What is this dissatisfaction that is perversely thrown into sharp relief when we get what we have wanted? Great thought has been applied to this over the ages in religion and philosophy.

People who know me know that if you want to get me annoyed, you just have to say that I’m a Life Coach. The focus of my coaching is always rooted in the workplace and often that’s where it remains. But your life in work is inextricably that life through which you experience everything else. Serendipity, bereavement, family, ageing and the unexpected are all part of the same piece. A holistic model for coaching acknowledges the whole person and that they’re built on a single set of building blocks or foundations.

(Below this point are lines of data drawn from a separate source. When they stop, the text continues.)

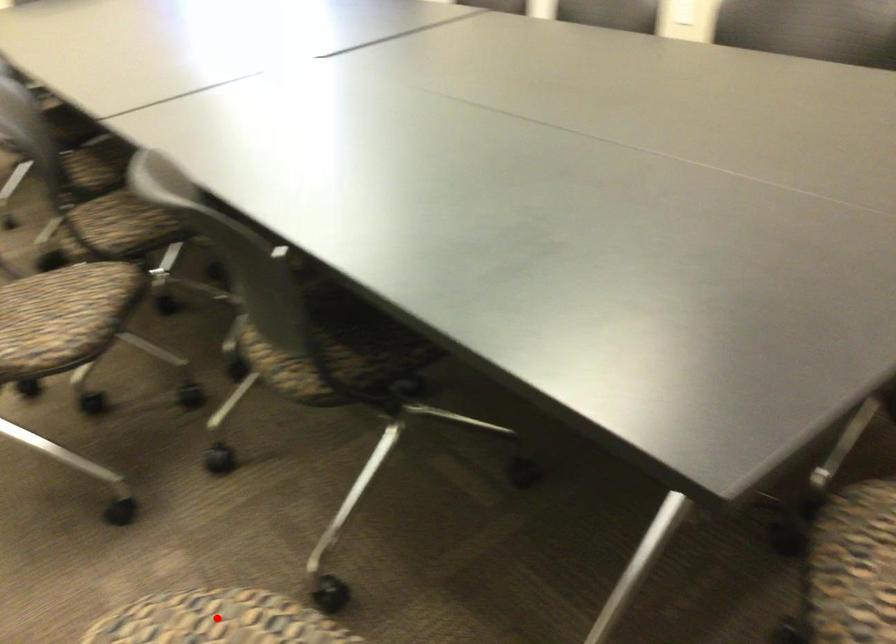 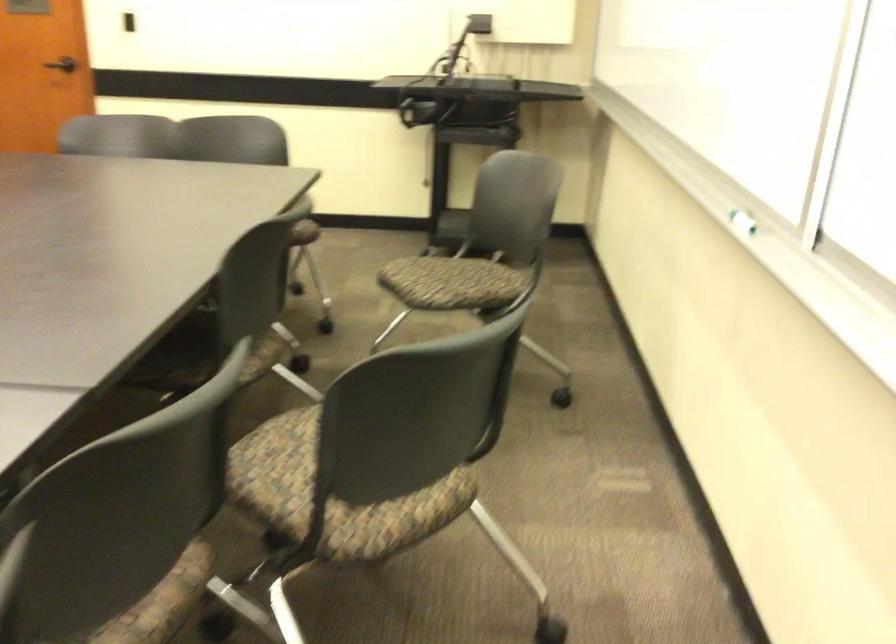 Question: I am providing you with two images of the same scene from different viewpoints. A red point is marked on the first image. Can you still see the location of the red point in image 2?

Choices:
 (A) Yes
 (B) No

Answer: (B) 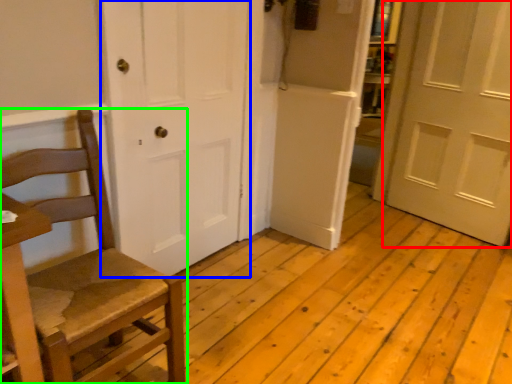 Question: Which is nearer to the door (highlighted by a red box)? door (highlighted by a blue box) or chair (highlighted by a green box).

Choices:
 (A) door
 (B) chair

Answer: (A) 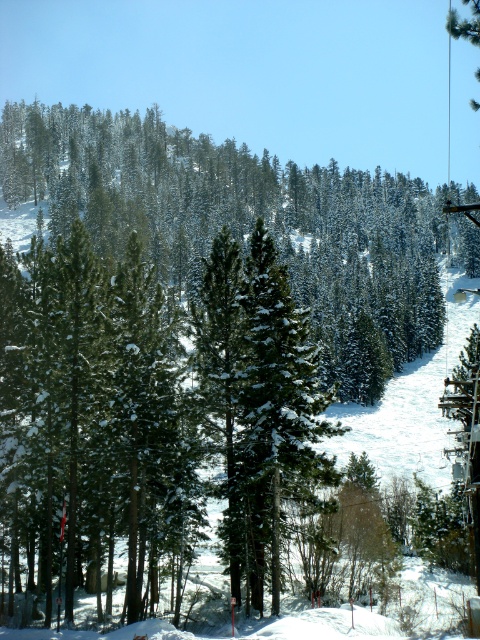 Is green textured pine at center to the left of green matte tree at center from the viewer's perspective?

In fact, green textured pine at center is to the right of green matte tree at center.

Can you confirm if green textured pine at center is positioned to the right of green matte tree at center?

Indeed, green textured pine at center is positioned on the right side of green matte tree at center.

What are the coordinates of `green textured pine at center` in the screenshot? It's located at (244, 224).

Psychologists and philosophers are known for reducing human nature to a single cause. Freud thought it was sex, religion has come up with many variations of something called God and Nietzsche thought we need to stare into the void and accept that there’s nothing there. I use the existential model, and the building blocks for this were articulated by Irvin Yallom who counted four ultimate existential concerns that sit as the foundations of what we are. What lies at the root of them all is our relationship with anxiety in our lived experience.

Dissatisfaction with life, or “existence pain” is a result of our ongoing enquiry into what we are and what we’re here for. In the Buddhist tradition the idea is that the cause of this dissatisfaction is our desire for things to be other than they are. Existentialist thinkers have come to similar conclusions although see this anxiety, the will to change things, as something that should be celebrated and built upon rather than sublimated.

“An existential approach does not attempt to eliminate anxiety but rather encourages people to face it. Curing people of their capacity for anxiety would mean curing them of life itself. The task is not to suppress, disguise or deny anxiety, but to understand its meaning and gain the strength to live with it constructively”

Emmy van Deurzen

So the better response to our dissatisfaction and sense of agitation with life is not to overcome and try to remove it by our acts but instead to run with it and recognise that “a life that was anxiety-free would also be bereft of wonder, enthusiasm and excitement” (Ernesto Spinelli).

This is why, although the existentialists can sound a bit pre-occupied with the morbid, the life they actually encourage is a bare-knuckle ride with the wind in your hair.

The four existential concerns that distract and limit us are Death, Freedom, Isolation and Meaning. I’ll go through each and show how we can create defences that seek to deny rather than accept them.

Death

This is the ticking clock, the sense of the finite and horror at the concept of our eventual non-existence. Although, along with taxes, it’s often acknowledged as the only certainty of life, there are many ways that people can act to try to deny this self-evident truth about themselves.

Specialness

Although at a conscious level we can acknowledge and rationalise our own end, there can be a subconscious belief that somehow we are different and immune. This shows itself through compulsive heroism, being a workaholic and by seeking power and control. None of these things is intrinsically “bad” other than when they are being done to make a case to ourselves that we’re not like all the others and veer into narcissism.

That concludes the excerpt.